Psychologists Say People Can Hear Shape
March 6, 2000
Although identifying the source of a sound is important, ascertaining the source's physical properties can play an equally critical role in determining a person's response to the sound. In recently completed research, UConn scientists found that people are able to hear the shape of a vibrating object.
In "Hearing Shape," published in the February issue of Journal of Experimental Psychology: Human Perception and Performance, Andrew Kunkler-Peck of UConn's Center for the Ecological Study of Perception and Action, and Michael Turvey, a professor of psychology, examined people's ability to determine the dimensions of an object, based solely on the sound it made when struck.

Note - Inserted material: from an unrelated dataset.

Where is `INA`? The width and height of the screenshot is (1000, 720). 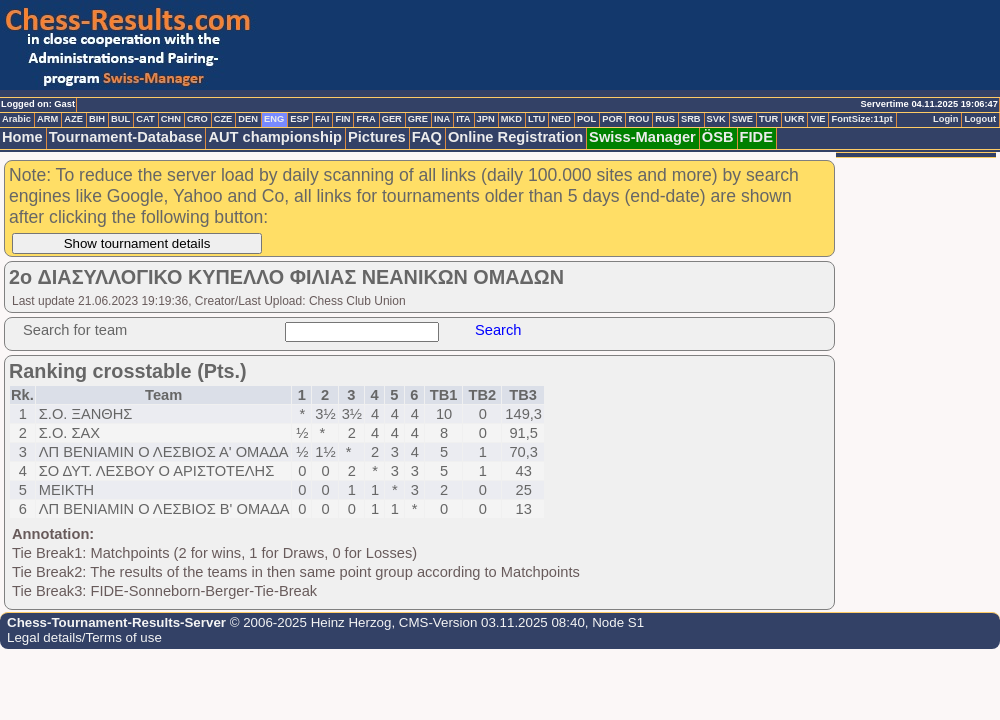 INA is located at coordinates (442, 119). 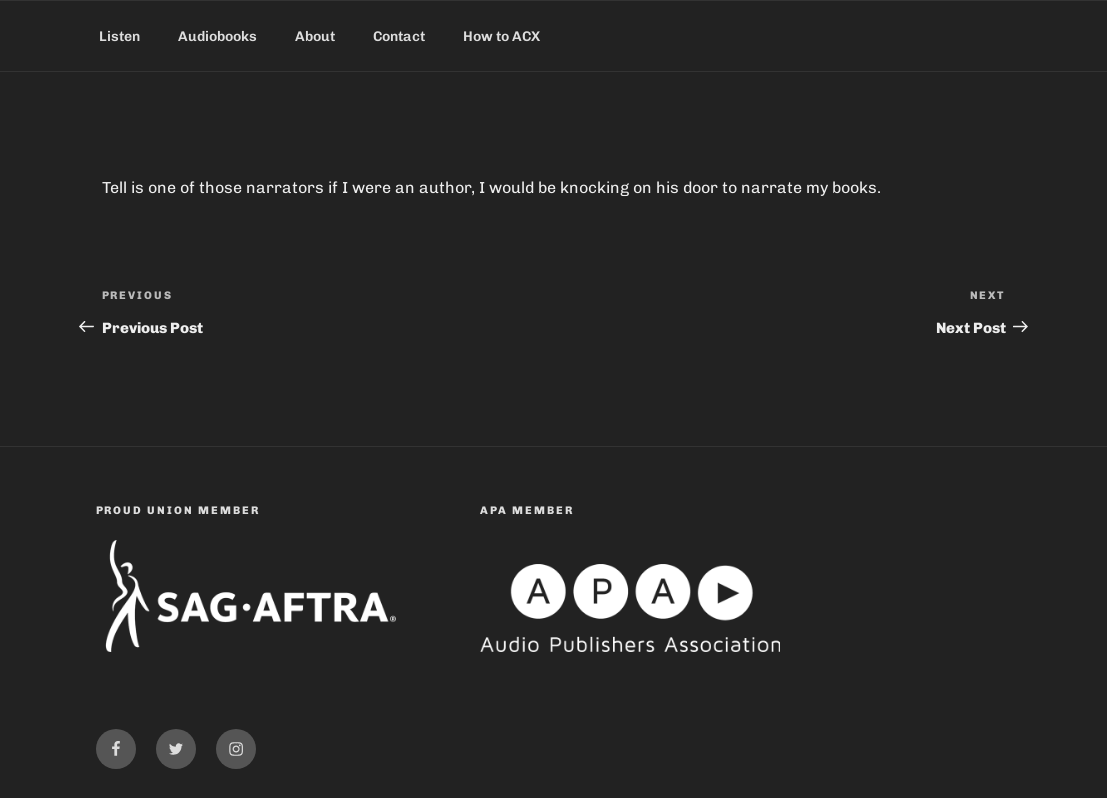  I want to click on About, so click(315, 36).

In the first of four experiments, participants were asked to record either the height or width of an unseen steel plate after it was struck. Although the participants didn't precisely reproduce the object's actual dimensions, they did accurately perceive its shape. For example, square rectangles were perceived as equal in height and width, while long, thin rectangles were perceived as long and thin. The perceived dimensions also were in the vicinity of the actual dimensions.
The researchers say the results were surprising, given that the participants had no foreknowledge of the sizes of the plates and could adjust their reports anywhere within an area of 2.5 x 1.5 meters.
In the second experiment, participants were again asked to determine the height or width of an unseen object after it was struck. The plates were made of steel, Plexiglass or wood. As in the first experiment, the subjects perceived the shapes accurately, regardless of the material.
In the third experiment, participants heard an unseen, steel object being struck and were then asked to identify it as circular, triangular or rectangular. They accurately identified the shape at a level well above chance.
In the final experiment, participants were asked to discern, again on the basis of hearing alone, the shape and material composition of three plates made of three different materials. In only one instance did a participant incorrectly identify the material of the plate. And for each shape category, participants accurately identified the shape at a level well above chance.
"In sum, the shapes of thin, vibrating plates can be heard," Kunkler-Peck and Turvey write. The findings suggest that something in the acoustic pattern allows listeners to perceive one dimension separate from another.
Although much research has been done on aspects of hearing such as pitch and tone, says Turvey, research on how listeners hear events in the world is sparse.
The researchers' work is an important preliminary step in understanding people's ability to hear an object's physical properties.